Wednesday, 3 October 2012

Opawa Farmers Market ~ a fun foodie outing

I've been to the Opawa / St Martin's Farmers Market twice and enjoyed it both times.   The market was busy, stalls were interesting and vendors happy to chat about their products.  The focus is on organically grown and sourced food and there are some interesting choices for those shopping for gluten free and vegan products.  Quite by chance I discovered that it is entirely vegetarian, which suits me perfectly.  This is my kind of scene: local people producing quality products and selling them with cheer and enthusiasm.  There was a good atmosphere.  

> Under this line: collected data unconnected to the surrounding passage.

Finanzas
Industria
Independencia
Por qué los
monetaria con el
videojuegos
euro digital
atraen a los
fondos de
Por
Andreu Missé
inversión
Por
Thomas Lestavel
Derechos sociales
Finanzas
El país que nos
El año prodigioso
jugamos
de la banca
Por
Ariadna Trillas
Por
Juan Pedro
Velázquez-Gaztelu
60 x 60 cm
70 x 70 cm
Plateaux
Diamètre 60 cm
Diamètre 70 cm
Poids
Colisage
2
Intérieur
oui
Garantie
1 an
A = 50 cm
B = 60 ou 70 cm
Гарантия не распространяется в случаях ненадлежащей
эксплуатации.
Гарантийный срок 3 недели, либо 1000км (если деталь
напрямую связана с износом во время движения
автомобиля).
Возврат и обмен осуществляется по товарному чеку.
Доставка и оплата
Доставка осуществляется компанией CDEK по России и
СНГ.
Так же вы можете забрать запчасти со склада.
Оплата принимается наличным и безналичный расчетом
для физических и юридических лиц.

The market is in a rather out of the way place, right at the end of Fifield Terrace in Opawa between the Steiner school and the Helios Medical Centre.  The entrance is through the Helios car park.  Go past the back of Helios and you will find the first avenue of stalls:

A polite sign indicates that dogs are required to wait outside the market:

Biking is a popular form of transport for market-goers:

There was lots of lovely fresh produce...

...but perhaps because I grow most of my own vegetables my focus was more on other sorts of food:

I bought a mushroom farm in a bucket!  What a wonderful idea!

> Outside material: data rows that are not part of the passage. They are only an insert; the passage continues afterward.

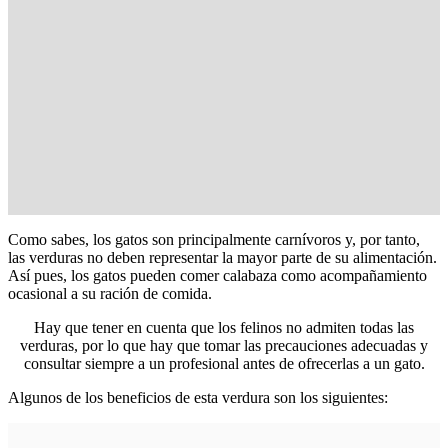
Como sabes, los gatos son principalmente carnívoros y, por tanto,
las verduras no deben representar la mayor parte de su alimentación.
Así pues, los gatos pueden comer calabaza como acompañamiento
ocasional a su ración de comida.
Hay que tener en cuenta que los felinos no admiten todas las
verduras, por lo que hay que tomar las precauciones adecuadas y
consultar siempre a un profesional antes de ofrecerlas a un gato.
Algunos de los beneficios de esta verdura son los siguientes:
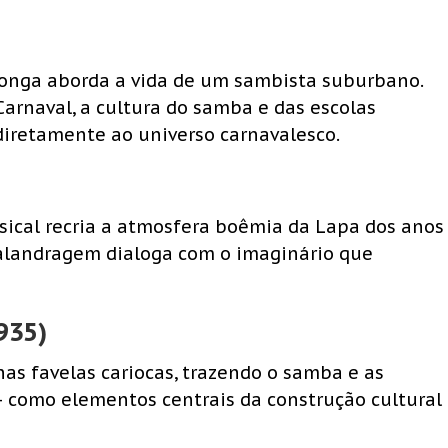
o longa aborda a vida de um sambista suburbano.
rnaval, a cultura do samba e das escolas
diretamente ao universo carnavalesco.
sical recria a atmosfera boêmia da Lapa dos anos
malandragem dialoga com o imaginário que
935)
nas favelas cariocas, trazendo o samba e as
— como elementos centrais da construção cultural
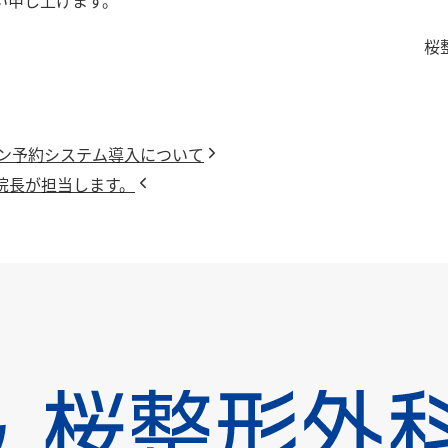
い申し上げます。
桜
ン予約システム導入について
土)は院長が担当します。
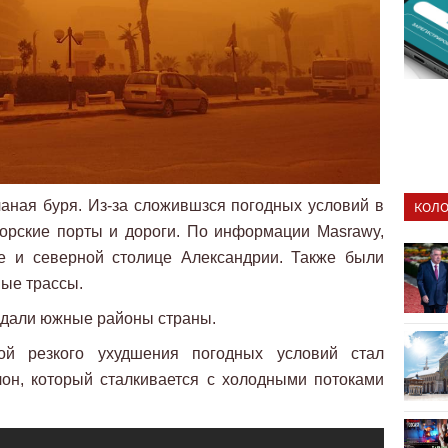
аная буря. Из-за сложившзся погодных условий в
КОЛО
орские порты и дороги. По информации Masrawy,
е и северной столице Александрии. Также были
ые трассы.
адали южные районы страны.
ой резкого ухудшения погодных условий стал
он, который сталкивается с холодными потоками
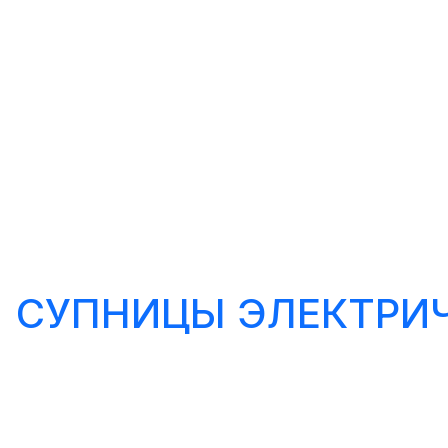
СУПНИЦЫ ЭЛЕКТРИ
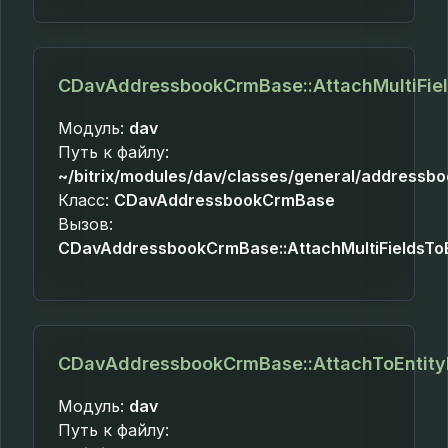
CDavAddressbookCrmBase::AttachMultiFiel
Модуль:
dav
Путь к файлу:
~/bitrix/modules/dav/classes/general/addressb
Класс:
CDavAddressbookCrmBase
Вызов:
CDavAddressbookCrmBase::AttachMultiFieldsToE
CDavAddressbookCrmBase::AttachToEntity
Модуль:
dav
Путь к файлу:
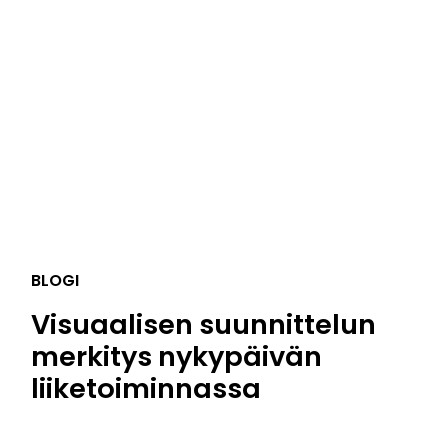
BLOGI
Visuaalisen suunnittelun
merkitys nykypäivän
liiketoiminnassa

The seller informed me that each bucket is likely to produce mushrooms for three months if it has the right amount of moisture and warmth; mushrooms grow best in an even temperature between 18 to 20 degrees Celsius, and spraying the surface of the earth once a day is recommended.

You too can buy your bucket: here is their website:
These loaves of bread in their woven baskets looked appetising:

This stall stocked an interesting range of food from pesto to tonic drinks:

I enjoyed the stories and information exchanged when I stopped to chat.

At a nearby stand of a large range of 'Papa's' cordials and jams was laid out. I had a nice chat with the vendor, Paddy, who was enthusiastically offered the crowd samples of his juice concentrates and cordials.

They were delicious, so if you have the opportunity to sample these products I encourage you to take it!  Being mindful of my budget I purchased only one item, a bottle of Papa's elderberry concentrate.  I like it best with warm water which makes it taste rather like mulled wine.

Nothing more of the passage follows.